КОГДА УЧЕНЫЕ ПОЗНАЛИ ГРЕХ
О, до чего ж дойдешь ты, род людской?
Иль грани нет у дерзости?.. Препоны
У наглости?.. Рожденьем человек
Приподнимай на палец только гребень
У дерзости, чтобы отца возрос
Хитрее сын, а внук хитрее сына,
И на земле не хватит места скоро
Преступникам. И к этой прибавлять
Богам бы не пришлось вторую землю[112].
Встретившись после войны с президентом Гарри Трумэном, Роберт Оппенгеймер, научный руководитель Манхэттенского проекта, создатель атомной бомбы, горестно сказал ему, что теперь у науки кровь на руках — ученые познали грех. Трумэн велел своим помощникам никогда больше не подпускать к нему Оппенгеймера. Порой ученых попрекают дурными последствиями их открытий, а порой изгоняют как раз за то, что они пытались предупредить об этих последствиях.
Все же чаще науку судят за то, что она и ее плоды безразличны к морали, этически двойственны — их можно применить и во благо, и во зло. Старое, знакомое обвинение. Наверное, оно звучало еще в те времена, когда человек, стуча камнем о камень, начал изготавливать первые орудия и кое-как приручил огонь. Поскольку эту технологию освоил еще предок наших предков, т.е. технология сопутствовала людям всегда, вероятно, проблема все же не в науке, а в человеческой природе. Я не хочу сказать, будто наука не несет ответственности за злоупотребление своими открытиями — на ней лежит величайшая ответственность, и тем большая, чем более мощные продукты она производит.
В обращении с технологиями, меняющими окружающую среду, от которой зависит наша жизнь, — такими как оружие массового поражения или рыночные деривативы — требуются величайшая мудрость и осторожность.
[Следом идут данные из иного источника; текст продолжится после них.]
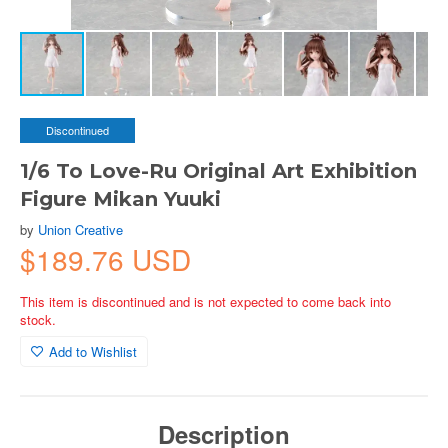
Discontinued
1/6 To Love-Ru Original Art Exhibition
Figure Mikan Yuuki
by
Union Creative
$189.76 USD
This item is discontinued and is not expected to come back into
stock.
Add to Wishlist
Description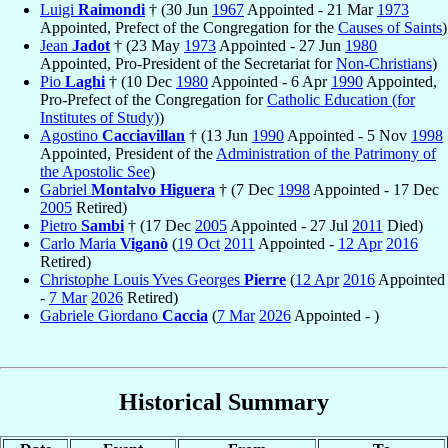
Luigi
Raimondi
† (30 Jun
1967
Appointed - 21 Mar
1973
Appointed, Prefect of the Congregation for the
Causes of Saints
)
Jean
Jadot
† (23 May
1973
Appointed - 27 Jun
1980
Appointed, Pro-President of the Secretariat for
Non-Christians
)
Pio
Laghi
† (10 Dec
1980
Appointed - 6 Apr
1990
Appointed,
Pro-Prefect of the Congregation for
Catholic Education (for
Institutes of Study)
)
Agostino
Cacciavillan
† (13 Jun
1990
Appointed - 5 Nov
1998
Appointed, President of the
Administration of the Patrimony of
the Apostolic See
)
Gabriel
Montalvo Higuera
† (7 Dec
1998
Appointed - 17 Dec
2005
Retired)
Pietro
Sambi
† (17 Dec
2005
Appointed - 27 Jul
2011
Died)
Carlo Maria
Viganò
(
19 Oct
2011
Appointed -
12 Apr
2016
Retired)
Christophe Louis Yves Georges
Pierre
(
12 Apr
2016
Appointed
-
7 Mar
2026
Retired)
Gabriele Giordano
Caccia
(
7 Mar
2026
Appointed - )
Historical Summary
Да, эти технологии создаются все теми же людьми, которые не так уж сильно изменились в процессе эволюции — мы придумывали новое и продолжаем придумывать. Но, когда к нашим извечным слабостям добавляется способность чинить разрушение неслыханного размаха — в масштабах всей планеты, — от нас требуется нечто сверх прежнего. Нам понадобится новая этика, причем — чего тоже прежде не было — всепланетного охвата.